▶ What you are asked to do: For the records below, report how many lines include the word "Expand". Only the number should appear.

▶ Records contained in a dataset:
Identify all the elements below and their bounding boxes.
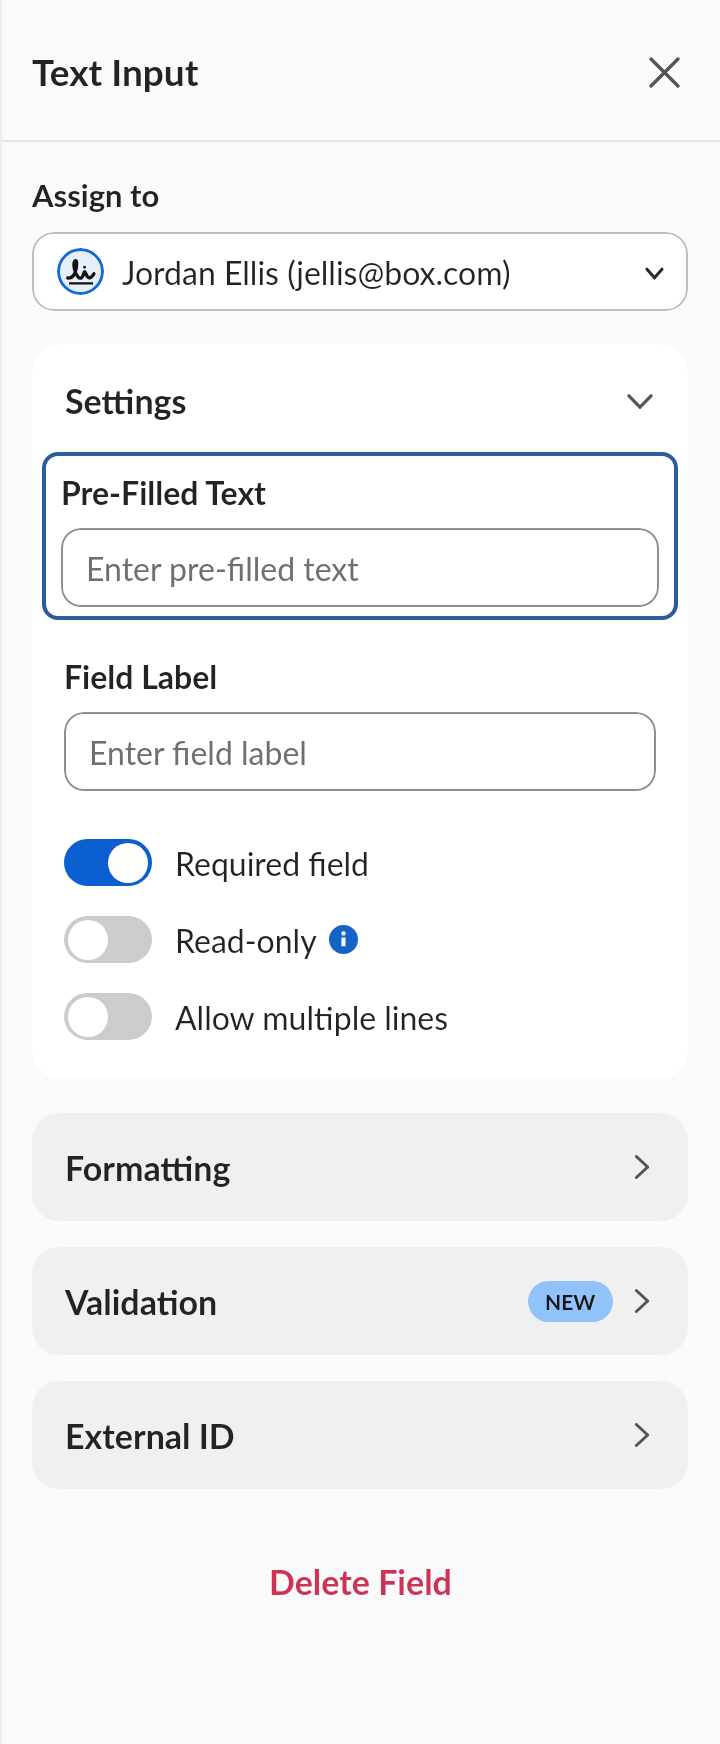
button[interactable]: Jordan Ellis (jellis@box.com) [32,232,688,311]
staticText: Enter field label [89,733,307,771]
button[interactable]: Formatting [32,1113,688,1221]
other: Open [633,1421,651,1449]
button[interactable]: Required field [64,839,656,886]
button[interactable]: Close [632,40,696,104]
staticText: NEW [545,1289,596,1314]
staticText: Formatting [65,1147,231,1188]
button[interactable]: Settings [32,344,688,452]
staticText: Pre-Filled Text [61,473,267,511]
staticText: Jordan Ellis (jellis@box.com) [122,253,511,291]
button[interactable]: Validation [32,1247,688,1355]
staticText: Allow multiple lines [175,998,449,1036]
staticText: External ID [65,1415,235,1456]
other: Open [633,1287,651,1315]
staticText: Assign to [32,176,160,213]
button[interactable]: Read-only [64,916,656,963]
button[interactable]: More info [329,925,358,954]
staticText: Settings [65,380,187,421]
other: Expand [625,392,655,411]
staticText: Field Label [64,657,218,695]
button[interactable]: Allow multiple lines [64,993,656,1040]
button[interactable]: Enter field label [64,712,656,791]
staticText: Read-only [175,921,317,959]
button[interactable]: Enter pre-filled text [61,528,659,607]
staticText: Validation [65,1281,218,1322]
other: Expand [643,265,666,282]
staticText: Text Input [32,49,199,93]
staticText: Required field [175,844,370,882]
staticText: Delete Field [269,1561,452,1602]
button[interactable]: Delete Field [249,1552,472,1611]
staticText: Enter pre-filled text [86,549,359,587]
other: Open [633,1153,651,1181]
button[interactable]: External ID [32,1381,688,1489]
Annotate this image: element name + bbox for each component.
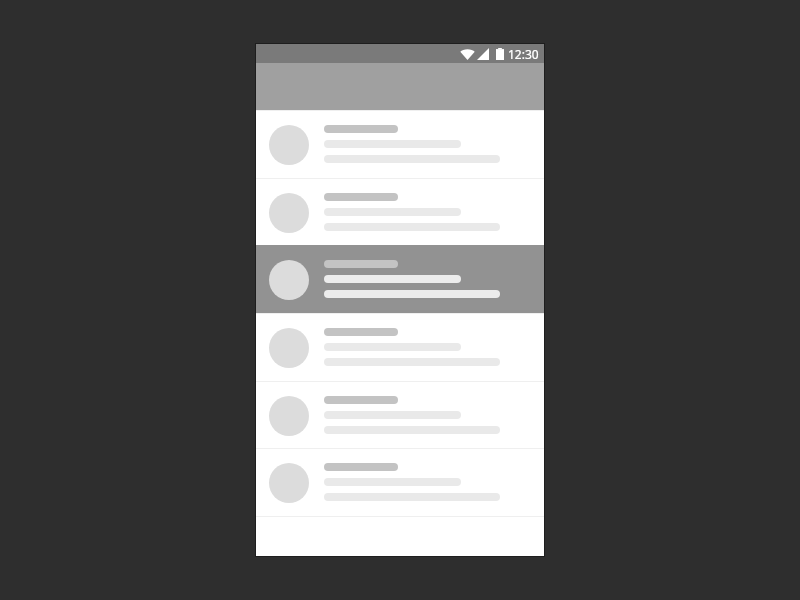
button[interactable]: List item 1 xyxy=(256,110,544,178)
other: Battery full xyxy=(496,48,504,60)
other: Mobile signal xyxy=(477,48,489,60)
staticText: 12:30 xyxy=(508,46,539,62)
other: Wi-Fi signal xyxy=(460,48,475,60)
button[interactable]: List item 3, selected xyxy=(256,245,544,313)
button[interactable]: List item 2 xyxy=(256,178,544,246)
button[interactable]: List item 5 xyxy=(256,381,544,449)
button[interactable]: List item 4 xyxy=(256,313,544,381)
button[interactable]: List item 6 xyxy=(256,448,544,516)
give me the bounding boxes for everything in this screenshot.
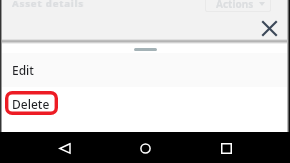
button[interactable]: Close xyxy=(258,17,281,40)
button[interactable]: Back xyxy=(52,136,76,160)
staticText: Actions xyxy=(216,0,254,11)
staticText: Asset details xyxy=(13,0,86,10)
button[interactable]: Home xyxy=(133,136,157,160)
staticText: Delete xyxy=(12,96,50,112)
staticText: Asset details xyxy=(12,0,85,10)
button[interactable]: Edit xyxy=(0,53,290,87)
staticText: Edit xyxy=(12,62,34,78)
staticText: Asset details xyxy=(12,0,85,10)
button[interactable]: Actions xyxy=(205,0,271,12)
button[interactable]: Recent apps xyxy=(214,136,238,160)
button[interactable]: Delete xyxy=(0,87,290,121)
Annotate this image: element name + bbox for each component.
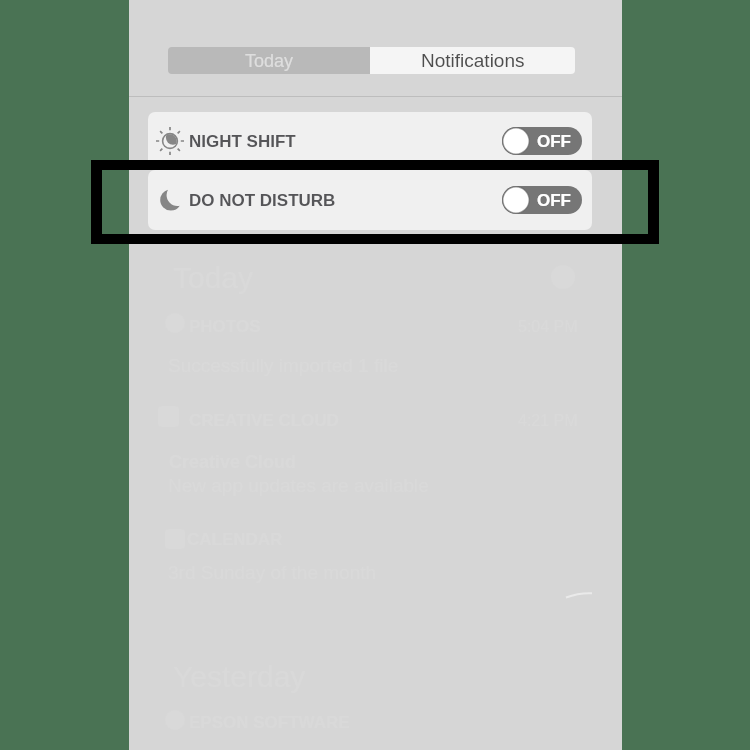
staticText: OFF bbox=[537, 132, 571, 151]
button[interactable]: Notifications bbox=[370, 47, 575, 74]
button[interactable]: Toggle, off bbox=[502, 127, 582, 155]
staticText: Today bbox=[245, 51, 294, 71]
staticText: DO NOT DISTURB bbox=[189, 191, 336, 210]
button[interactable]: Toggle, off bbox=[502, 186, 582, 214]
button[interactable]: DO NOT DISTURB bbox=[148, 170, 592, 230]
staticText: NIGHT SHIFT bbox=[189, 132, 296, 151]
staticText: OFF bbox=[537, 191, 571, 210]
button[interactable]: NIGHT SHIFT bbox=[148, 112, 592, 170]
staticText: Notifications bbox=[421, 50, 525, 71]
button[interactable]: Today bbox=[168, 47, 370, 74]
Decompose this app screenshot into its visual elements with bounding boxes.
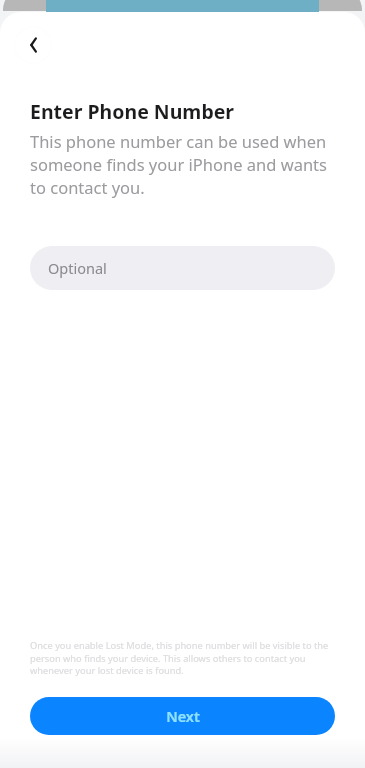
staticText: This phone number can be used when someo… xyxy=(30,130,339,199)
button[interactable]: Next xyxy=(30,697,335,735)
staticText: Once you enable Lost Mode, this phone nu… xyxy=(30,639,339,676)
staticText: Enter Phone Number xyxy=(30,98,235,125)
button[interactable]: Optional xyxy=(30,246,335,290)
staticText: Next xyxy=(166,706,200,726)
staticText: Optional xyxy=(48,258,107,278)
button[interactable]: Back xyxy=(14,26,52,64)
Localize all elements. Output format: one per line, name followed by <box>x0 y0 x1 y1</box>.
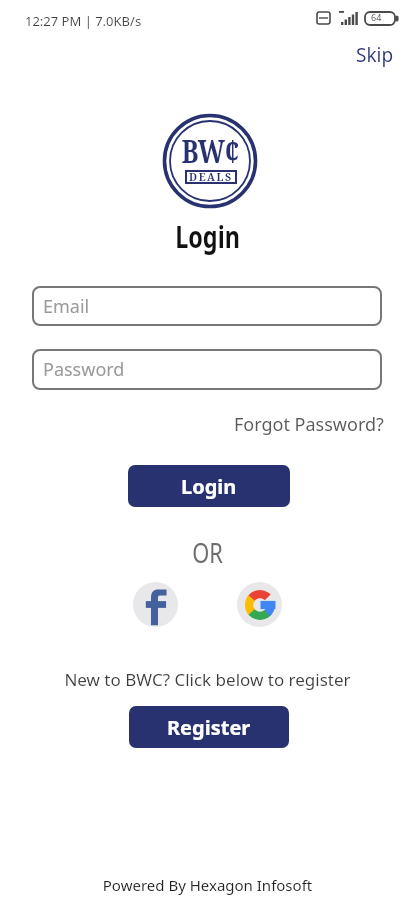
button[interactable]: Register <box>129 706 289 748</box>
staticText: BW¢ <box>181 128 240 172</box>
button[interactable]: Login <box>128 465 290 507</box>
staticText: Register <box>167 714 251 741</box>
button[interactable]: Skip <box>350 36 400 74</box>
staticText: Email <box>43 294 90 319</box>
staticText: DEALS <box>189 170 233 184</box>
staticText: Login <box>46 216 369 257</box>
staticText: 12:27 PM | 7.0KB/s <box>25 12 142 30</box>
button[interactable]: Password <box>32 349 382 390</box>
staticText: New to BWC? Click below to register <box>0 668 415 691</box>
staticText: OR <box>46 533 369 571</box>
button[interactable] <box>133 582 178 627</box>
staticText: Login <box>181 473 237 500</box>
staticText: Forgot Password? <box>234 412 384 437</box>
staticText: Skip <box>356 42 394 68</box>
button[interactable]: Email <box>32 286 382 326</box>
staticText: Password <box>43 357 125 382</box>
button[interactable] <box>237 582 282 627</box>
staticText: 64 <box>371 11 382 23</box>
button[interactable]: Forgot Password? <box>234 412 384 437</box>
staticText: Powered By Hexagon Infosoft <box>0 875 415 895</box>
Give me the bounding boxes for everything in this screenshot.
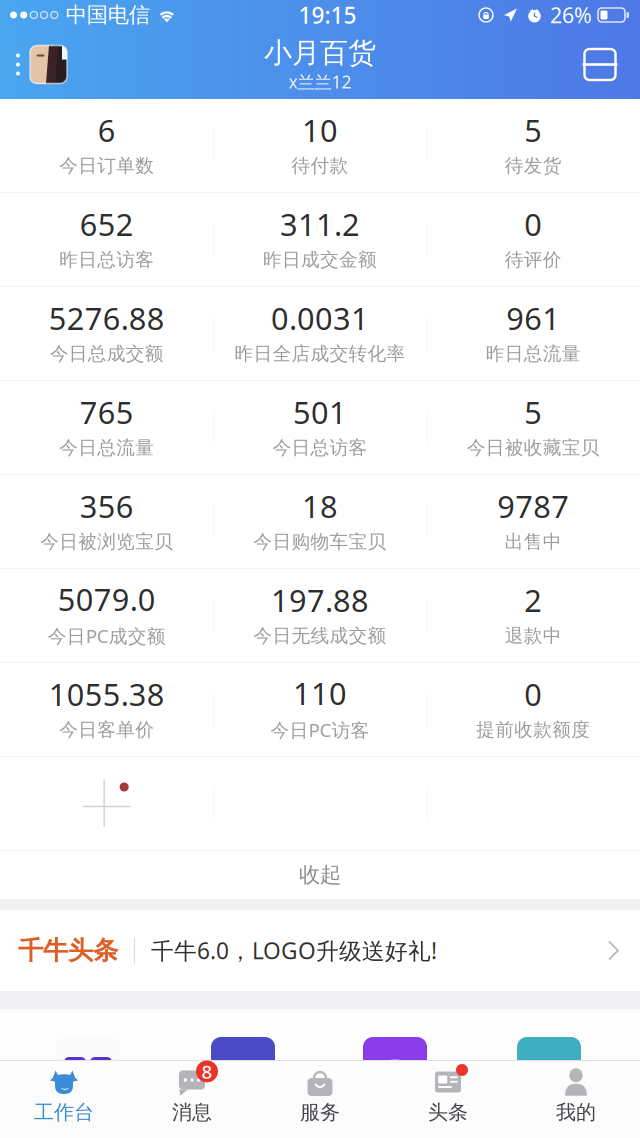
staticText: 765	[80, 392, 134, 432]
staticText: 356	[80, 486, 134, 526]
staticText: 待付款	[292, 154, 348, 177]
staticText: x兰兰12	[288, 70, 352, 93]
button[interactable]: 服务	[256, 1061, 384, 1138]
staticText: 5079.0	[58, 579, 156, 619]
button[interactable]: Add metric	[0, 757, 213, 850]
button[interactable]: 工作台	[0, 1061, 128, 1138]
staticText: 千牛6.0，LOGO升级送好礼!	[151, 935, 437, 966]
staticText: 今日被浏览宝贝	[40, 530, 173, 553]
button[interactable]: Switch workspace layout	[576, 40, 624, 88]
staticText: 10	[302, 110, 338, 150]
staticText: 2	[524, 580, 542, 620]
button[interactable]: 18	[213, 475, 427, 568]
button[interactable]: 5	[427, 99, 640, 192]
staticText: 5	[524, 110, 542, 150]
staticText: 工作台	[34, 1100, 94, 1125]
staticText: 出售中	[505, 530, 562, 553]
staticText: 9787	[497, 486, 569, 526]
staticText: 昨日总流量	[486, 342, 581, 365]
staticText: 0	[524, 204, 542, 244]
staticText: 652	[80, 204, 134, 244]
button[interactable]: 0	[427, 663, 640, 756]
staticText: 8	[202, 1059, 212, 1084]
staticText: 收起	[299, 862, 341, 888]
staticText: 待评价	[505, 248, 562, 271]
button[interactable]: 356	[0, 475, 213, 568]
button[interactable]: 0	[427, 193, 640, 286]
staticText: 今日PC访客	[270, 718, 370, 742]
button[interactable]: 2	[427, 569, 640, 662]
button[interactable]: 0.0031	[213, 287, 427, 380]
staticText: 今日总成交额	[50, 342, 164, 365]
staticText: 26%	[550, 1, 592, 29]
staticText: 千牛头条	[18, 935, 118, 966]
button[interactable]: 1055.38	[0, 663, 213, 756]
staticText: 中国电信	[66, 2, 150, 28]
staticText: 1055.38	[49, 674, 165, 714]
staticText: 501	[293, 392, 347, 432]
staticText: 头条	[428, 1100, 468, 1125]
staticText: 今日客单价	[59, 718, 154, 741]
button[interactable]: More options	[6, 40, 30, 88]
staticText: 5276.88	[49, 298, 165, 338]
button[interactable]: 765	[0, 381, 213, 474]
button[interactable]: 6	[0, 99, 213, 192]
staticText: 0	[524, 674, 542, 714]
staticText: 今日购物车宝贝	[254, 530, 386, 553]
staticText: 提前收款额度	[476, 718, 590, 741]
button[interactable]: 我的	[512, 1061, 640, 1138]
button[interactable]: 5079.0	[0, 569, 213, 662]
staticText: 19:15	[298, 0, 356, 30]
staticText: 待发货	[505, 154, 562, 177]
button[interactable]: 收起	[0, 851, 640, 899]
staticText: 今日总流量	[59, 436, 154, 459]
staticText: 6	[98, 110, 116, 150]
staticText: 消息	[172, 1100, 212, 1125]
staticText: 961	[506, 298, 560, 338]
staticText: 0.0031	[271, 298, 369, 338]
button[interactable]: 头条	[384, 1061, 512, 1138]
staticText: 小月百货	[264, 36, 376, 70]
staticText: 311.2	[280, 204, 360, 244]
staticText: 我的	[556, 1100, 596, 1125]
staticText: 18	[302, 486, 338, 526]
staticText: 今日订单数	[59, 154, 154, 177]
button[interactable]: 5276.88	[0, 287, 213, 380]
staticText: 服务	[300, 1100, 340, 1125]
button[interactable]: 961	[427, 287, 640, 380]
button[interactable]: 311.2	[213, 193, 427, 286]
staticText: 昨日成交金额	[263, 248, 377, 271]
staticText: 昨日全店成交转化率	[234, 342, 406, 365]
button[interactable]: 501	[213, 381, 427, 474]
staticText: 今日无线成交额	[254, 624, 386, 647]
button[interactable]: 10	[213, 99, 427, 192]
button[interactable]: 9787	[427, 475, 640, 568]
staticText: 110	[293, 673, 347, 713]
button[interactable]: 8	[128, 1061, 256, 1138]
staticText: 5	[524, 392, 542, 432]
staticText: 昨日总访客	[59, 248, 154, 271]
staticText: 197.88	[271, 580, 369, 620]
button[interactable]: 197.88	[213, 569, 427, 662]
button[interactable]: 652	[0, 193, 213, 286]
staticText: 退款中	[505, 624, 562, 647]
button[interactable]: 千牛头条	[0, 910, 640, 991]
staticText: 今日总访客	[272, 436, 368, 459]
button[interactable]: 110	[213, 663, 427, 756]
staticText: 今日PC成交额	[48, 624, 166, 648]
staticText: 今日被收藏宝贝	[467, 436, 600, 459]
button[interactable]: 5	[427, 381, 640, 474]
button[interactable]: Shop avatar	[30, 46, 67, 84]
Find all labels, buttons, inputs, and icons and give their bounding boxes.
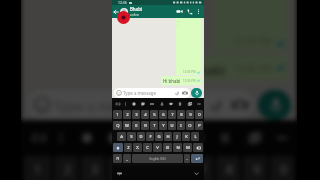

▶ Response area: 2